Si nous voulons résoudre ce problème, ayons, pour une fois, l’humilité de demander aux anglophones ce qu’ils veulent. Certains prônent la sécession et l’ont fait savoir par l’essor du mouvement ambazonien.

D’autres veulent un retour au fédéralisme et l’ont fait savoir dès le début de la crise lors des pourparlers avec les autorités gouvernementales D’autres encore pensent qu’une décentralisation effective suffirait à calmer la situation. Mais qui aura le dernier mot ? Dieu seul sait ! Ce qui est sûr est que derrière tous ces cas de figure il y a un besoin réel d’autonomie locale qu’il faut trouver le moyen de satisfaire effectivement.

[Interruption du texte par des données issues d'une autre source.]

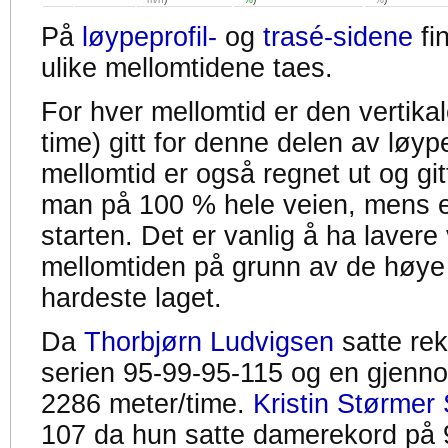
På
løypeprofil-
og
trasé-sidene
fi
ulike mellomtidene taes.
For hver mellomtid er den vertikal
time) gitt for denne delen av løyp
mellomtid er også regnet ut og gitt
man på 100 % hele veien, mens en
starten. Det er vanlig å ha lavere 
mellomtiden på grunn av de høye
hardeste laget.
Da
Thorbjørn Ludvigsen
satte re
serien 95-99-95-115 og en gjennom
2286 meter/time.
Kristin Størmer 
107 da hun satte damerekord på 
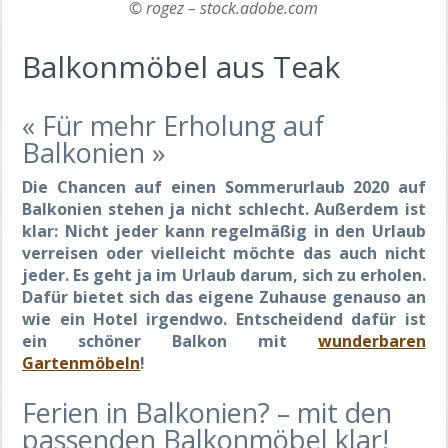
© rogez – stock.adobe.com
Balkonmöbel aus Teak
« Für mehr Erholung auf
Balkonien »
Die Chancen auf einen Sommerurlaub 2020 auf
Balkonien stehen ja nicht schlecht. Außerdem ist
klar: Nicht jeder kann regelmäßig in den Urlaub
verreisen oder vielleicht möchte das auch nicht
jeder. Es geht ja im Urlaub darum, sich zu erholen.
Dafür bietet sich das eigene Zuhause genauso an
wie ein Hotel irgendwo. Entscheidend dafür ist
ein schöner Balkon mit
wunderbaren
Gartenmöbeln
!
Ferien in Balkonien? – mit den
passenden Balkonmöbel klar!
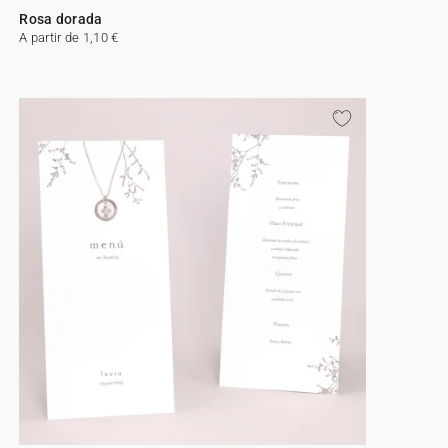
Rosa dorada
A partir de 1,10 €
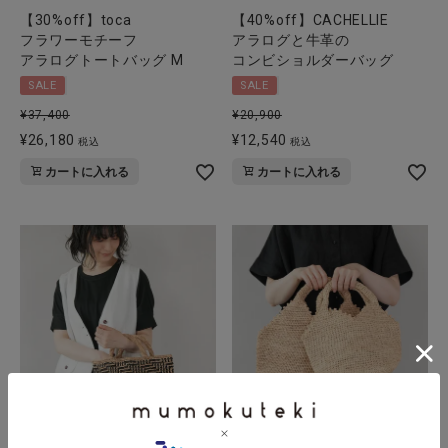
【30%off】toca
【40%off】CACHELLIE
フラワーモチーフ
アラログと牛革の
アラログトートバッグ M
コンビショルダーバッグ
SALE
SALE
¥
37,400
¥
20,900
¥
26,180
¥
12,540
税込
税込
カートに入れる
カートに入れる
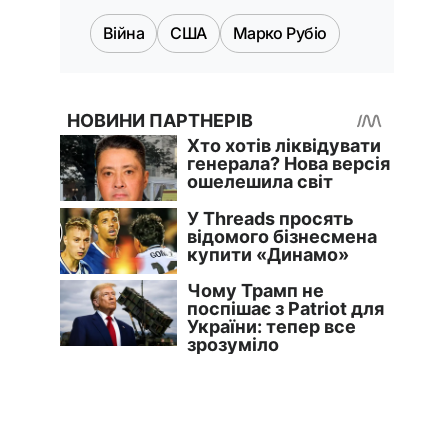
Війна
США
Марко Рубіо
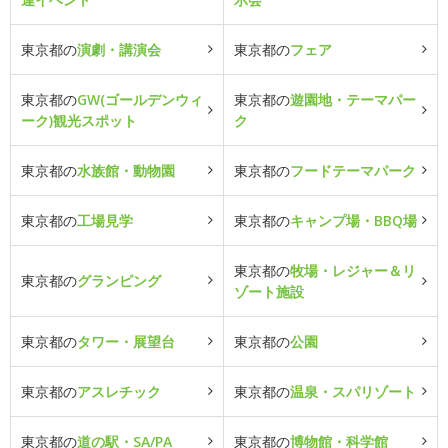
東京都の
演劇・講演会
東京都の
フェア
東京都の
GW(ゴールデンウィ
東京都の
遊園地・テーマパー
ーク)観光スポット
ク
東京都の
水族館・動物園
東京都の
フードテーマパーク
東京都の
工場見学
東京都の
キャンプ場・BBQ場
東京都の
牧場・レジャー＆リ
東京都の
グランピング
ゾート施設
東京都の
タワー・展望台
東京都の
公園
東京都の
アスレチック
東京都の
温泉・スパリゾート
東京都の
道の駅・SA/PA
東京都の
博物館・科学館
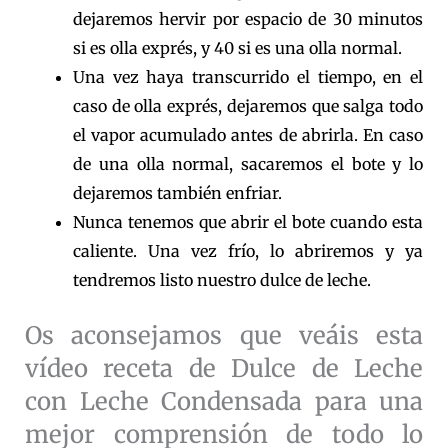
dejaremos hervir por espacio de 30 minutos
si es olla exprés, y 40 si es una olla normal.
Una vez haya transcurrido el tiempo, en el
caso de olla exprés, dejaremos que salga todo
el vapor acumulado antes de abrirla. En caso
de una olla normal, sacaremos el bote y lo
dejaremos también enfriar.
Nunca tenemos que abrir el bote cuando esta
caliente. Una vez frío, lo abriremos y ya
tendremos listo nuestro dulce de leche.
Os aconsejamos que veáis esta
vídeo receta de Dulce de Leche
con Leche Condensada para una
mejor comprensión de todo lo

En effet, il faut démanteler le centralisme étatique qui fait tout converger vers Yaoundé où trône une élite souvent insensible, vorace et arrogante. Les anglophones, et probablement la majorité des Camerounais de la base, n’en veulent plus. Désormais, ils veulent gérer eux-mêmes leurs propres affaires.

Le portail des camerounais de Belgique. Quoi de plus légitime ! Excellence, Monsieur le Premier Ministre, croyez-moi, tout dialogue national qui donnerait l’impression que les francophones vont décider de la solution au problème anglophone à la place des anglophones eux-mêmes est voué à l’échec.

C’est pour cela que l’échéance de la fin du mois de septembre me paraît irréaliste ; car pas susceptible de prendre en compte les préoccupations des victimes de la crise. Pourquoi ne pas prendre le temps qu’il faut pour bien faire ! Après tout si on a attendu trois ans pour enfin ouvrir la porte à un dialogue national, on peut prendre deux mois supplémentaires pour bien le préparer.

Au fond, M. le Premier Ministre, votre mission est impossible dans les délais qui vous ont été prescrits, mais puisque je suppose que vous êtes de bonne foi (ce qu’on appelle « préjugé favorable » dans la spiritualité jésuite), le miracle de la réconciliation du Cameroun anglophone et du Cameroun francophone reste possible.

En effet, si je me donne la peine de vous écrire, c’est parce que j’ai la foi en Dieu. Et la parole de Dieu nous dit que rien n’est impossible à Dieu ainsi qu’à ceux qui ont la foi (Lc 1, 37).

Je prie sincèrement pour le succès de votre divine mission.